Let $f: D\subseteq \Bbb R^n \to \Bbb R$ be differentiable. Then
$$\begin{align}\require{cancel}\nabla_{\vec v} f(\vec x_0) &= \lim_{h\to 0} \frac{f(\vec x_0 + h\vec v)-f(\vec x_0)}{h} \\ &= \lim_{h\to 0} \frac{\left(\color{red}{\cancel {\color{black}{f(\vec x_0)}}}+\nabla f(\vec x_0)\cdot (h\vec v) + o(h)\right) - \color{red}{\cancel {\color{black}{f(\vec x_0)}}}}{h} \\ &= \lim_{h\to 0} \frac{\color{red}{\cancel {\color{black}{h}}}\left[\nabla f(\vec x_0)\cdot (\vec v)\right]}{\color{red}{\cancel {\color{black}{h}}}} + \cancelto{0}{\lim_{h\to 0}\frac{o(h)}{h}} \\ &= \nabla f(\vec x_0) \cdot \vec v\end{align}$$
You don't have to use a unit vector to calculate the directional derivative, but the dd will only correspond to the geometric idea of slope if you use a unit vector $\vec v$.
Edit: I assume that you are familiar with Taylor's theorem. Recall that the first order Taylor expansion of a function $g: \Bbb R\to \Bbb R$ around $a$ is
$$g(a+h) = g(a) + g'(a)h + o(h)$$
Here $o(h)$ is a stand-in for the remainder function $g(a+h)-g(a)-g'(a)h$. This notation (called little oh notation) tells us that the remainder has the property $$\lim_{h\to 0}\frac{g(a+h)-g(a)-g'(a)h}{h} = 0.$$
For functions of a vector variable, there's a similar Taylor expansion:
$$f(\vec a + \vec h) = f(\vec a) + \nabla f(\vec a)\cdot \vec h + o(\|\vec h\|)$$
So what I'm doing above is replacing $f(\vec x_0 + h\vec v)$ with its first order Taylor expansion. Then two terms cancel, one tends to zero, and we're left with the identity you're looking for.

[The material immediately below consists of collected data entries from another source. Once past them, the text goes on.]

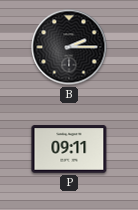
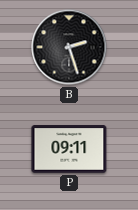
B: 2:15 -> 2:27
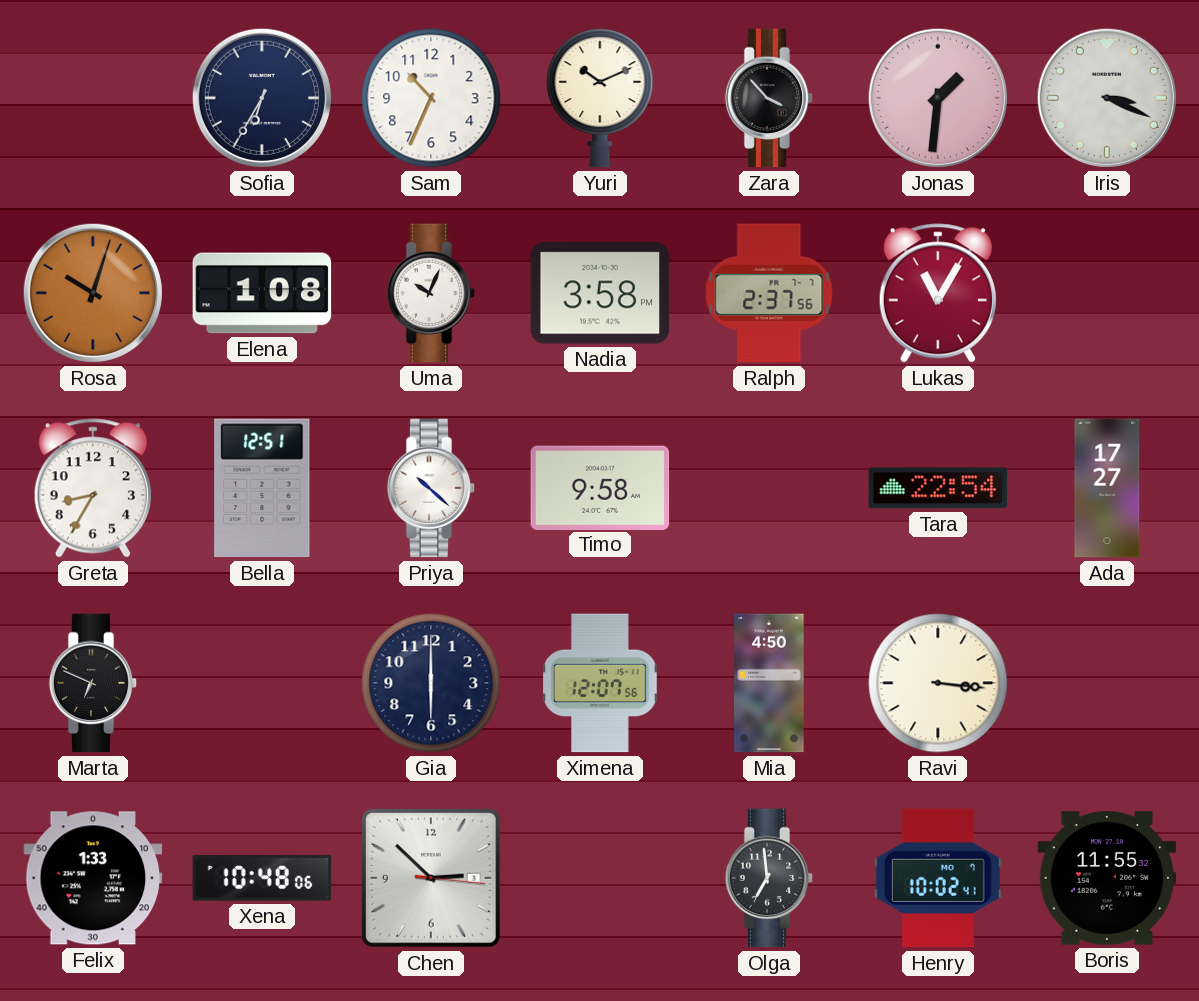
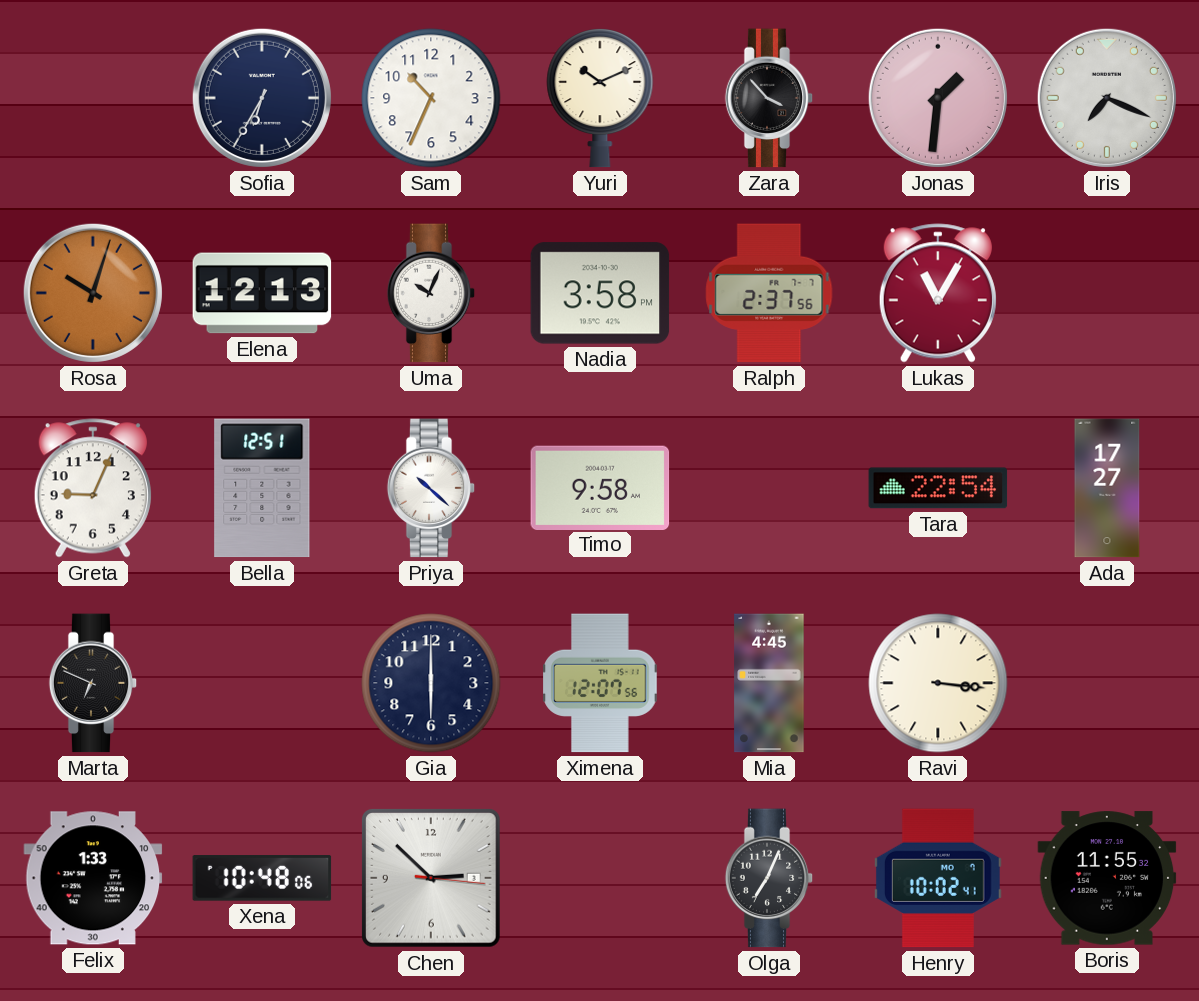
Iris: 3:19 -> 7:19
Elena: 1:08 -> 12:13
Greta: 8:35 -> 9:04
Mia: 4:50 -> 4:45
Olga: 6:59 -> 7:04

The limit $\lim_{t\to 0} \frac{f(x_0+tv)-f(x_0)}t$ gives the definition of the derivative in the direction of the unit vector $v$ at $x=x_0\in \mathbb R^n$, that is $\frac{\partial}{\partial v} f (x_0)$.
The formula
$$\frac{\partial}{\partial v} f (x_0)=\nabla f(x_0)\cdot v$$
gives a property which is valid under the hypothesis that $f$ is differentiable at $x=x_0$, and is quite useful for calculations. (If $f$ is not differentiable at $x=x_0$, then that relation doesn't need be true, even if all directional derivatives exist.)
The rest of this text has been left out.